:: THE TASK ::
The lines to transcribe begin with the one containing "Weitere Einstellungen (287, 1352)" and end with the last line below; reproduce them exactly, without the pictures.

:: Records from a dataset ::
>>>>>

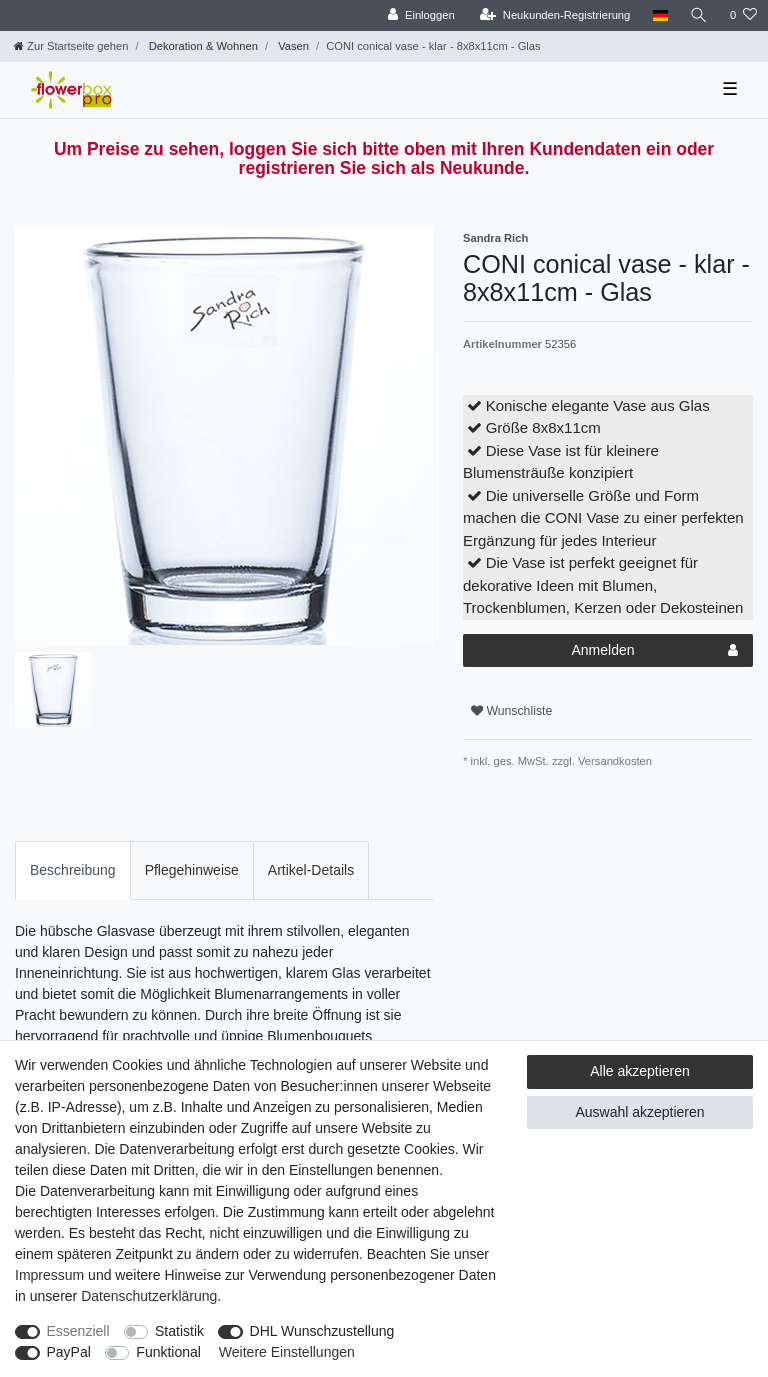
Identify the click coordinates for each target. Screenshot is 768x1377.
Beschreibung (73, 870)
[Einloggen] (421, 15)
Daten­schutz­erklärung (149, 1296)
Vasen (292, 46)
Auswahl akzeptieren (639, 1112)
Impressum (49, 1275)
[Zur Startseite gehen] (71, 46)
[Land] (659, 15)
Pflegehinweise (192, 870)
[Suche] (699, 15)
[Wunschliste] (743, 15)
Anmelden (654, 651)
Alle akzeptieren (640, 1071)
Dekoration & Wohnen (202, 46)
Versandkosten (613, 761)
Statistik (179, 1331)
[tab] (73, 870)
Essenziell (78, 1331)
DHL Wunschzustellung (322, 1331)
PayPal (69, 1352)
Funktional (168, 1352)
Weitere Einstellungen (287, 1352)
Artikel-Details (311, 870)
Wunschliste (511, 711)
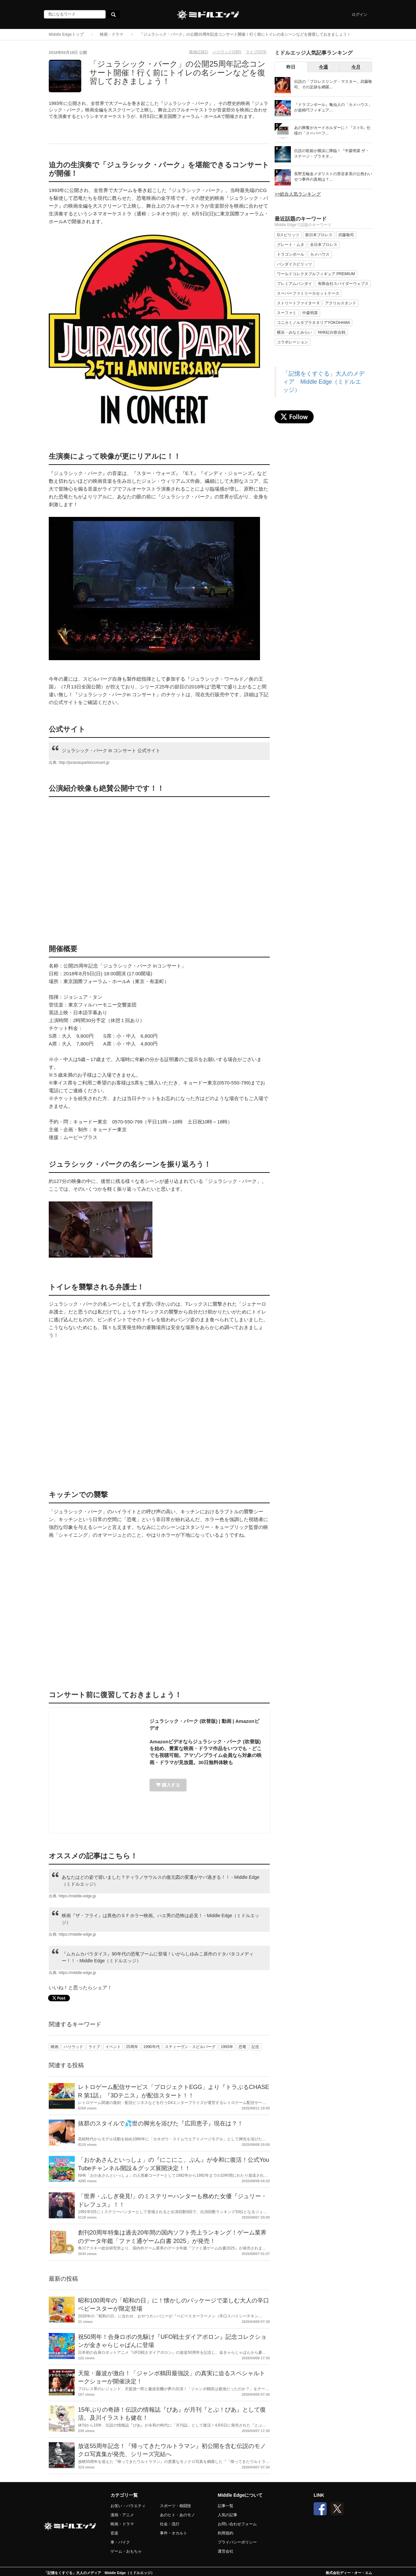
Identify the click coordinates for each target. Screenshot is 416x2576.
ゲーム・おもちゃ (126, 2551)
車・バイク (120, 2542)
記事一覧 (225, 2506)
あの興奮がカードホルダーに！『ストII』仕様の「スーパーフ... (332, 130)
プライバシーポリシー (237, 2542)
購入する (168, 1785)
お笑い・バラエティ (128, 2506)
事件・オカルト (173, 2533)
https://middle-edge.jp (77, 1896)
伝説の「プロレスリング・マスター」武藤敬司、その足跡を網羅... (333, 84)
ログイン (359, 14)
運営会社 (225, 2551)
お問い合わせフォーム (237, 2524)
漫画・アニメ (122, 2515)
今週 (323, 67)
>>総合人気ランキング (298, 194)
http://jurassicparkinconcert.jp (84, 762)
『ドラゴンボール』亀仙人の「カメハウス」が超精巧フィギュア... (333, 107)
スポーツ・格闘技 (175, 2506)
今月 (355, 67)
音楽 (114, 2533)
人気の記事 (227, 2515)
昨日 (290, 67)
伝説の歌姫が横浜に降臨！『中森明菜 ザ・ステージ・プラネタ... (331, 153)
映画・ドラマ (111, 34)
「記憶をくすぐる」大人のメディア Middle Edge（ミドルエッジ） (324, 381)
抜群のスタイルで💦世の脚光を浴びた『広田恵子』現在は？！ (160, 2123)
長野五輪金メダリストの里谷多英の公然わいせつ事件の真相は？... (333, 177)
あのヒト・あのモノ (177, 2515)
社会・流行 (169, 2524)
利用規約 (225, 2533)
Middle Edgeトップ (66, 34)
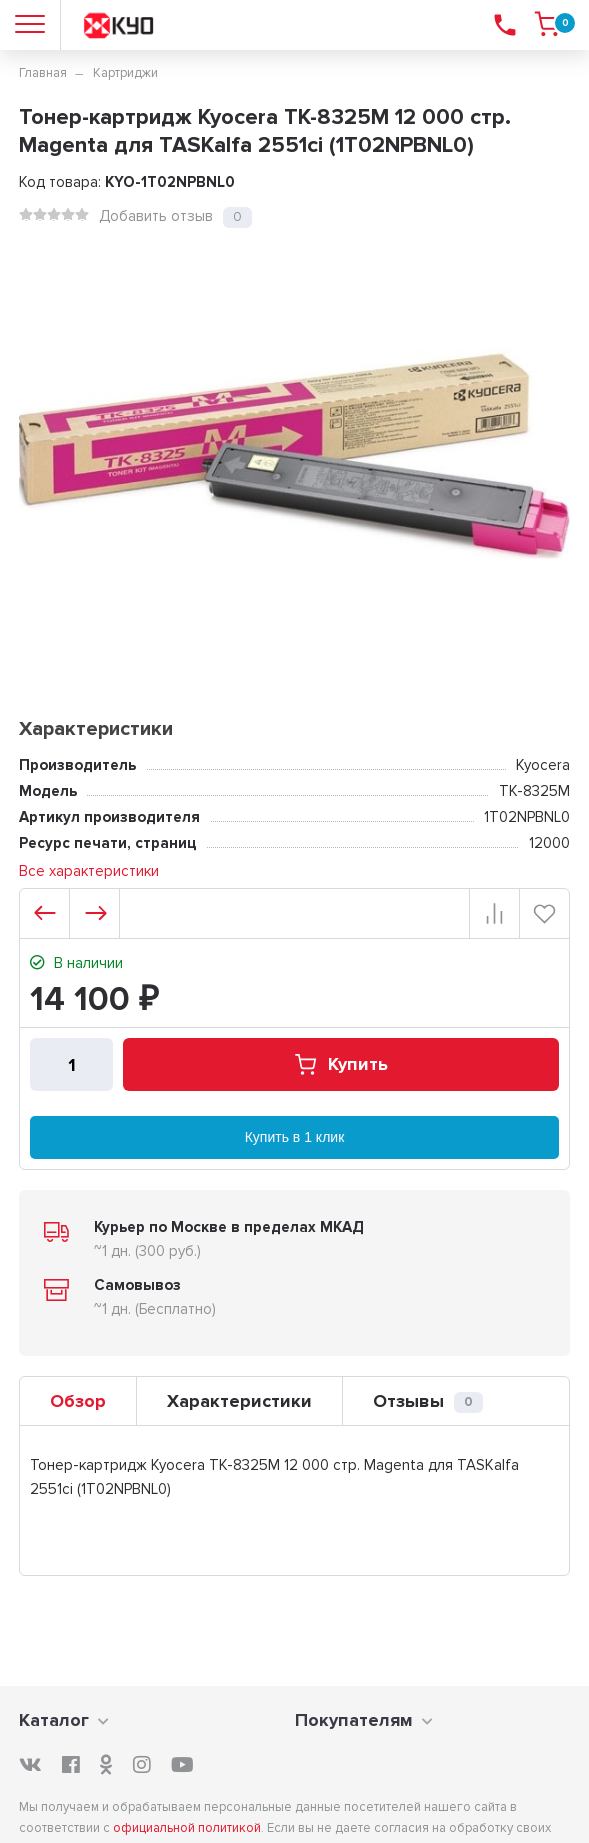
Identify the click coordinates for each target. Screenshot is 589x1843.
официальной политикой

<<<<<

:: FINISHED TASK ::
Weitere Einstellungen (287, 1352)
Artikel-Details (311, 870)
Wunschliste (511, 711)
Identify the click coordinates for each target. Screenshot is 416x2576.
ゲーム・おもちゃ (126, 2551)
車・バイク (120, 2542)
記事一覧 (225, 2506)
あの興奮がカードホルダーに！『ストII』仕様の「スーパーフ... (332, 130)
プライバシーポリシー (237, 2542)
購入する (168, 1785)
お笑い・バラエティ (128, 2506)
事件・オカルト (173, 2533)
https://middle-edge.jp (77, 1896)
伝説の「プロレスリング・マスター」武藤敬司、その足跡を網羅... (333, 84)
ログイン (359, 14)
運営会社 (225, 2551)
お問い合わせフォーム (237, 2524)
漫画・アニメ (122, 2515)
今週 (323, 67)
>>総合人気ランキング (298, 194)
http://jurassicparkinconcert.jp (84, 762)
『ドラゴンボール』亀仙人の「カメハウス」が超精巧フィギュア... (333, 107)
スポーツ・格闘技 (175, 2506)
今月 (355, 67)
音楽 (114, 2533)
人気の記事 (227, 2515)
昨日 (290, 67)
伝説の歌姫が横浜に降臨！『中森明菜 ザ・ステージ・プラネタ... (331, 153)
映画・ドラマ (111, 34)
「記憶をくすぐる」大人のメディア Middle Edge（ミドルエッジ） (324, 381)
抜群のスタイルで💦世の脚光を浴びた『広田恵子』現在は？！ (160, 2123)
長野五輪金メダリストの里谷多英の公然わいせつ事件の真相は？... (333, 177)
あのヒト・あのモノ (177, 2515)
社会・流行 (169, 2524)
利用規約 (225, 2533)
Middle Edgeトップ (66, 34)
Identify the click coordinates for each target. Screenshot is 589x1843.
официальной политикой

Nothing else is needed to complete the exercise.